Instructions to follow — Could you reproduce, from the records below, everything from the line with "pants ranging in age from 20 to 69. Important" down to the line with "ranks to beat out managers from around", keeping both of those lines and changing nothing?

Task inputs —
◆ ◆ ◆ ◆

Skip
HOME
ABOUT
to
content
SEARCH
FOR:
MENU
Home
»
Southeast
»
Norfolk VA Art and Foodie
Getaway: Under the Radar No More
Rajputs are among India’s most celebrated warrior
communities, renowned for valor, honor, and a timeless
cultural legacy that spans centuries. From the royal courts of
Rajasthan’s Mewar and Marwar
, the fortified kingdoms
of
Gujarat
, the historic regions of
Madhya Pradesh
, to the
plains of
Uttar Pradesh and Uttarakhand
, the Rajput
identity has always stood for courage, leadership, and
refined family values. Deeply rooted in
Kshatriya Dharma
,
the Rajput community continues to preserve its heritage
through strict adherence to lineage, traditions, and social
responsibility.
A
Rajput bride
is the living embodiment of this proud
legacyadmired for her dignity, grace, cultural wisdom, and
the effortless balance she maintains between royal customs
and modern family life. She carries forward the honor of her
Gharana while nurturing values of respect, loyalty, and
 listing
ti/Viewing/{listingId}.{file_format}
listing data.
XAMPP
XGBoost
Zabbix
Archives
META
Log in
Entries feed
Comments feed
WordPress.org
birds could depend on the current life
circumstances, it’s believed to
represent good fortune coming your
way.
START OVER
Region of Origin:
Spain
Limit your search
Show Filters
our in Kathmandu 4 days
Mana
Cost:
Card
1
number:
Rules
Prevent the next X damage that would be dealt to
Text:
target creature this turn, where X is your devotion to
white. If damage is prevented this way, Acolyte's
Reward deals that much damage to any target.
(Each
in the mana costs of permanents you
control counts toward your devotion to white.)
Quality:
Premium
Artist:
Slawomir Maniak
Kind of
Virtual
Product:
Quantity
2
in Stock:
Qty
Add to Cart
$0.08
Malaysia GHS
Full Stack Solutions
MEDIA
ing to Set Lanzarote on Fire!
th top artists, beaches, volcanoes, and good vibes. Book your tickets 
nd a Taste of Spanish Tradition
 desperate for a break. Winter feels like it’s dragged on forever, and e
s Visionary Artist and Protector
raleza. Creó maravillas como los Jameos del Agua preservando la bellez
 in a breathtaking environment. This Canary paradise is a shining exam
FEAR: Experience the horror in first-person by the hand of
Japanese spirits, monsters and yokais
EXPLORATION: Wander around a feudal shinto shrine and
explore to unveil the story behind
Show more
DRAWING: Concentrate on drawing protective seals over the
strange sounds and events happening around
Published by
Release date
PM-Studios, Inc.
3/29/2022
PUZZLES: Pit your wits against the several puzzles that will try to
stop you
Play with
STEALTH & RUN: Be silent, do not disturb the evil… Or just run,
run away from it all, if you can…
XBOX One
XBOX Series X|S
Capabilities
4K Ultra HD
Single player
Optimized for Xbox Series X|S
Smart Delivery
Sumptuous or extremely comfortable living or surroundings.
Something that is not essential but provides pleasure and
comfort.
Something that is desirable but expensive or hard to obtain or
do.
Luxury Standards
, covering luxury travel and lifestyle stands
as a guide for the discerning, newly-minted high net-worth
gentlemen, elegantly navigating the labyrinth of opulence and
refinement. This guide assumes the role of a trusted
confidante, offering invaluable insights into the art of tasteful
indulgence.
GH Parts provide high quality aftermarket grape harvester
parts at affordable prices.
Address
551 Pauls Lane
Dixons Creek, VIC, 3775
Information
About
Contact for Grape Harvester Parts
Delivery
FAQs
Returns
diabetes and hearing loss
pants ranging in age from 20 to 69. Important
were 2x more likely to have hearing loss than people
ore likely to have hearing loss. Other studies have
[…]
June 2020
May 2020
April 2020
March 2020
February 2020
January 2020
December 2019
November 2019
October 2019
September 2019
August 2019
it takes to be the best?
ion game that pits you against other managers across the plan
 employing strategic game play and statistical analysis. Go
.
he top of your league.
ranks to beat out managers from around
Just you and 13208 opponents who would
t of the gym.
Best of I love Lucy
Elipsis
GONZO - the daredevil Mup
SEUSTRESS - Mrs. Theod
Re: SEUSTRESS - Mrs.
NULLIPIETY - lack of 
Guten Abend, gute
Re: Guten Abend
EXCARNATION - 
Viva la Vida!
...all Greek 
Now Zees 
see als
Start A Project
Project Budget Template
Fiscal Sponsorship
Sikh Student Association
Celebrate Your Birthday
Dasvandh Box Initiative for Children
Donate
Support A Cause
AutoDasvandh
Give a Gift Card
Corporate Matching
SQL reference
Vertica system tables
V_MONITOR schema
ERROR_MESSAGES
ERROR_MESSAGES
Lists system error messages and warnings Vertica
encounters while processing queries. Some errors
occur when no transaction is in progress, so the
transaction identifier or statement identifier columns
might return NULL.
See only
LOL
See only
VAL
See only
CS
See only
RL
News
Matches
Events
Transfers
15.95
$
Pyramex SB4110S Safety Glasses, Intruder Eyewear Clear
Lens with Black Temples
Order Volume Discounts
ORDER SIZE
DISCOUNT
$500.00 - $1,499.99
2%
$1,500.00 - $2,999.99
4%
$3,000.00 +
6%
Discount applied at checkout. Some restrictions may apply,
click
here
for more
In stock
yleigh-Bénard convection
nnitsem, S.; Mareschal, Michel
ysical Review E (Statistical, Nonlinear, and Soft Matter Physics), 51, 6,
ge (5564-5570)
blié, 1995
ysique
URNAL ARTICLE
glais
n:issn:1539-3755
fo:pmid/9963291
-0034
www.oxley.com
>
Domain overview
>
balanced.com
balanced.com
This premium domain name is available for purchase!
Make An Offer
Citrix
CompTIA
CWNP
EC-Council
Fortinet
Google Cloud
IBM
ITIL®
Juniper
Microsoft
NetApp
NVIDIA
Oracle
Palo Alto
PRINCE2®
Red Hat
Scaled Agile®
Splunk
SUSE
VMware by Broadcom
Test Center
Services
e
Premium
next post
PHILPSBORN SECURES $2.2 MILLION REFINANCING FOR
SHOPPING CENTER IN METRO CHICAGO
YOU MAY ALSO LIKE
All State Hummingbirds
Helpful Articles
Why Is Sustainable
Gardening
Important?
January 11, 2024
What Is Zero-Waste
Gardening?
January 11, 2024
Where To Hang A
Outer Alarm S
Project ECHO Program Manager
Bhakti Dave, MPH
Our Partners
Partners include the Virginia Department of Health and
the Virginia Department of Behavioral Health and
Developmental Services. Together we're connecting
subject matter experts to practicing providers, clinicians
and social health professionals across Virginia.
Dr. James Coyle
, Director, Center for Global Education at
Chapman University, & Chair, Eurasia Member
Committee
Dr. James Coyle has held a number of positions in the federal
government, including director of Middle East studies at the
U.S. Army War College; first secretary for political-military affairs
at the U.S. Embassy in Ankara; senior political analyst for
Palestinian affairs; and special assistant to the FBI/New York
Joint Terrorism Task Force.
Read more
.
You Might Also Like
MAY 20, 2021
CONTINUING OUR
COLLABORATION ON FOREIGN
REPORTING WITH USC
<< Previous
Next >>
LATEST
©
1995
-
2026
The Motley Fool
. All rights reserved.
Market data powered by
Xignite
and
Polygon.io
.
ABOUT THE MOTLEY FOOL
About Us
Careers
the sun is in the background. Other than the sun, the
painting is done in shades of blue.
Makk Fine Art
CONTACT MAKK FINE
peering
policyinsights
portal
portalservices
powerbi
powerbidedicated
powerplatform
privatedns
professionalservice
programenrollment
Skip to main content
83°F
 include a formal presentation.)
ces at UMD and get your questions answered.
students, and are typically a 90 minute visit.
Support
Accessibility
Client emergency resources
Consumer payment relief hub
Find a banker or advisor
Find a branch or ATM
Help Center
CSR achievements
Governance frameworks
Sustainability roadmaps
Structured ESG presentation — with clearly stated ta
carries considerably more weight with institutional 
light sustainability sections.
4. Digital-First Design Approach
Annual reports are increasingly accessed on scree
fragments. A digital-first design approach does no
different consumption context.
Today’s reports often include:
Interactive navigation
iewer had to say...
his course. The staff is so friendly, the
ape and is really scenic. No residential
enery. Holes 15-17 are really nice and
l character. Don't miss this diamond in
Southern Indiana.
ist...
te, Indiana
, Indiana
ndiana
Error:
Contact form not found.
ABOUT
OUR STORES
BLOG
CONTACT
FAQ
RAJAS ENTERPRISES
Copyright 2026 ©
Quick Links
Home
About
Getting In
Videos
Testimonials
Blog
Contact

◆ ◆ ◆ ◆

Your response —
pants ranging in age from 20 to 69. Important
were 2x more likely to have hearing loss than people
ore likely to have hearing loss. Other studies have
[…]
June 2020
May 2020
April 2020
March 2020
February 2020
January 2020
December 2019
November 2019
October 2019
September 2019
August 2019
it takes to be the best?
ion game that pits you against other managers across the plan
 employing strategic game play and statistical analysis. Go
.
he top of your league.
ranks to beat out managers from around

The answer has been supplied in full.